## [Your goal]
Records follow. Print exactly the lines from the one that has "Personalização" through the one that has "rigidez institucional", inclusive, and omit the pictures.

## [Provided material]
============================================================

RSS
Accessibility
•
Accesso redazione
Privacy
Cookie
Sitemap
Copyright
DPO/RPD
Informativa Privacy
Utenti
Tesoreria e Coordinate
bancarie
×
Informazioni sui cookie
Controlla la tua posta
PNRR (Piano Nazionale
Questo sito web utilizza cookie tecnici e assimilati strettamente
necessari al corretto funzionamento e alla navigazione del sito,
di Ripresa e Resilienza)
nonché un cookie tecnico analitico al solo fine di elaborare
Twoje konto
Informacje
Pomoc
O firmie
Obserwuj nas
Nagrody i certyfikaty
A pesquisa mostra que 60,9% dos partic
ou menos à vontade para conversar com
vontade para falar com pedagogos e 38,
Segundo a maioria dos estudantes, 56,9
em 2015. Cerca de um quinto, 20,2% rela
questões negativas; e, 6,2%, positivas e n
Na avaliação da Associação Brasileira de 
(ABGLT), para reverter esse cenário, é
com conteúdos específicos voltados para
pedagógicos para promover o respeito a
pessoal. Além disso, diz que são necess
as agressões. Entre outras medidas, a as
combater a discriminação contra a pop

============================================================

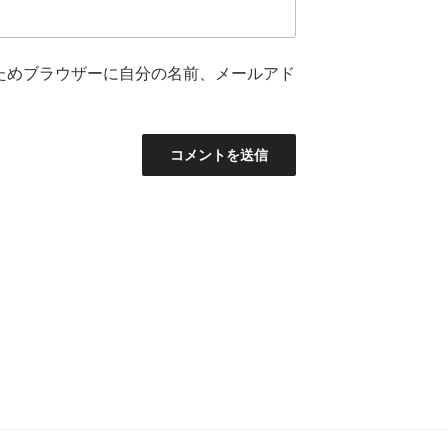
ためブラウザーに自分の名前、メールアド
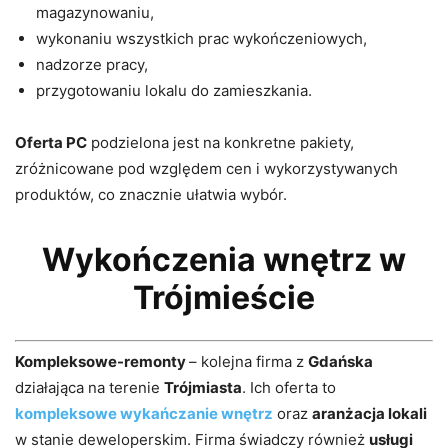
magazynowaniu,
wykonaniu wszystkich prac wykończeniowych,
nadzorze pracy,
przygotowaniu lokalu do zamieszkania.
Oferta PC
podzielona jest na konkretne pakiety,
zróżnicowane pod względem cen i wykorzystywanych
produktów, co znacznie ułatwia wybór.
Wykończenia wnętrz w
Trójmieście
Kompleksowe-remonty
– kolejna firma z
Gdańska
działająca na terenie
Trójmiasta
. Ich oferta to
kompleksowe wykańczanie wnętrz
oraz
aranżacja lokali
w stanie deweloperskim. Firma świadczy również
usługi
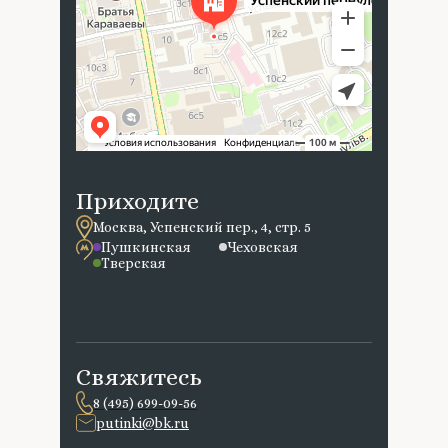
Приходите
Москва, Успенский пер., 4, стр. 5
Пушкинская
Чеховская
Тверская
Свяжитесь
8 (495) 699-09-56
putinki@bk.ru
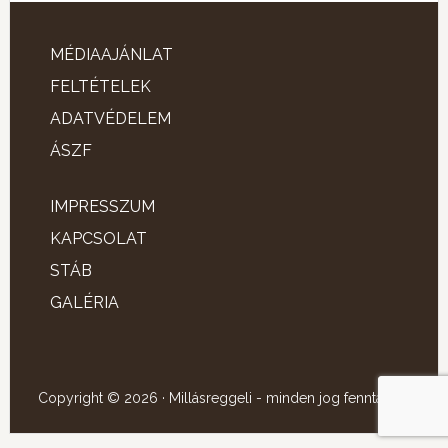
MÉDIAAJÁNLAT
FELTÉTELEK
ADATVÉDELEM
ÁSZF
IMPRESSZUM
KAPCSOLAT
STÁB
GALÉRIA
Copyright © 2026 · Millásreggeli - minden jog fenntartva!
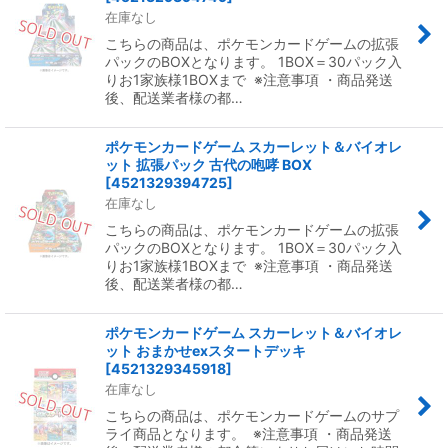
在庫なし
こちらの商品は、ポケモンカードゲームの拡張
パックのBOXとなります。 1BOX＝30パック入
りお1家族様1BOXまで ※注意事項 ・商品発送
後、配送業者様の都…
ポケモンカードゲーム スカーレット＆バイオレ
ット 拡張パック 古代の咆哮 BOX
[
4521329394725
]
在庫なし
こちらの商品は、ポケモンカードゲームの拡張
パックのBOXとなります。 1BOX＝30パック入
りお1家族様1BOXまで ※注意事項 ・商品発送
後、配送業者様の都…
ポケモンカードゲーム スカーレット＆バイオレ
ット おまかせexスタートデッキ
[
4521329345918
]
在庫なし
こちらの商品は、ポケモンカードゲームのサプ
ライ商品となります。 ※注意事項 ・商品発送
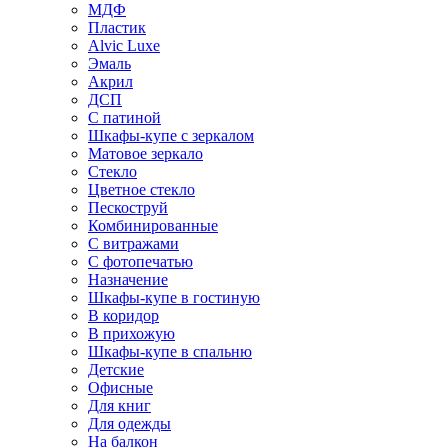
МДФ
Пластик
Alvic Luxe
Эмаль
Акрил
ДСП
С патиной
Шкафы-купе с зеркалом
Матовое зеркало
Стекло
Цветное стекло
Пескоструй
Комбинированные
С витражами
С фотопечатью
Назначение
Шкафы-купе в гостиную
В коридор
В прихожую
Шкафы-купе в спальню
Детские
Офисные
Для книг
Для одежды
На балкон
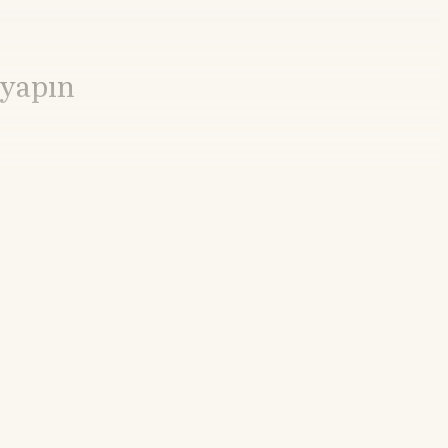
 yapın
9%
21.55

============================================================

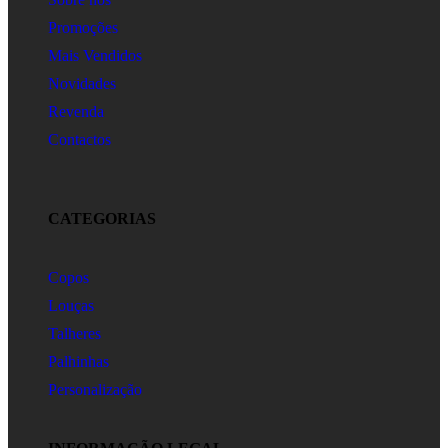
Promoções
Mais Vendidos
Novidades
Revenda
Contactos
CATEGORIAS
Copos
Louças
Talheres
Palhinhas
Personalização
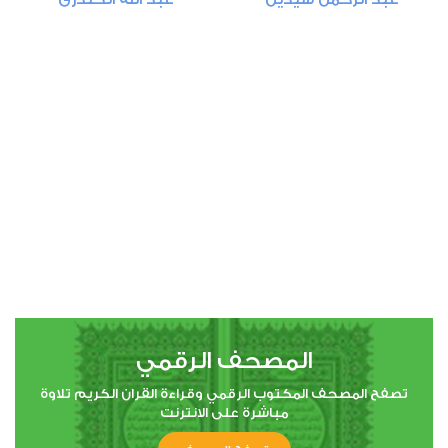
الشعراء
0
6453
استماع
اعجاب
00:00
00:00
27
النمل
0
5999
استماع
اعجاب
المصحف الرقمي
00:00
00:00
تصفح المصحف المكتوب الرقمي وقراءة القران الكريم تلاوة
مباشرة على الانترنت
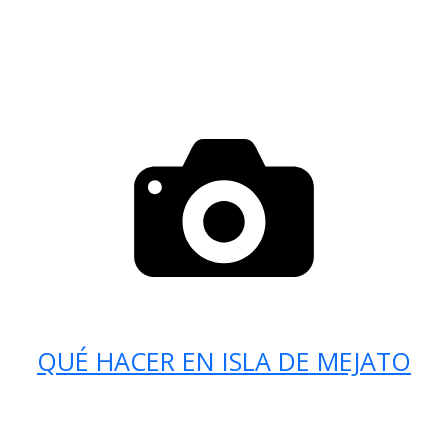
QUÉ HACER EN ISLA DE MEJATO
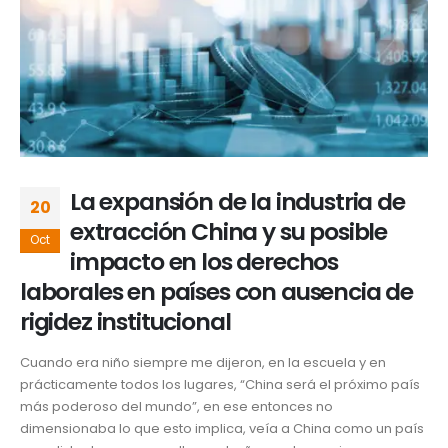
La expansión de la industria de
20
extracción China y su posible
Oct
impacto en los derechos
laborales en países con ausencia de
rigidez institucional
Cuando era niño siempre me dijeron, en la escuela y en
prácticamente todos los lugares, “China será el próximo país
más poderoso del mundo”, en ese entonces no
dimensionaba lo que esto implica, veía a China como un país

============================================================

## [Solved problem]
Personalização
الشعراء
0
6453
استماع
اعجاب
00:00
00:00
27
النمل
0
5999
استماع
اعجاب
المصحف الرقمي
00:00
00:00
تصفح المصحف المكتوب الرقمي وقراءة القران الكريم تلاوة
مباشرة على الانترنت
QUÉ HACER EN ISLA DE MEJATO
La expansión de la industria de
20
extracción China y su posible
Oct
impacto en los derechos
laborales en países con ausencia de
rigidez institucional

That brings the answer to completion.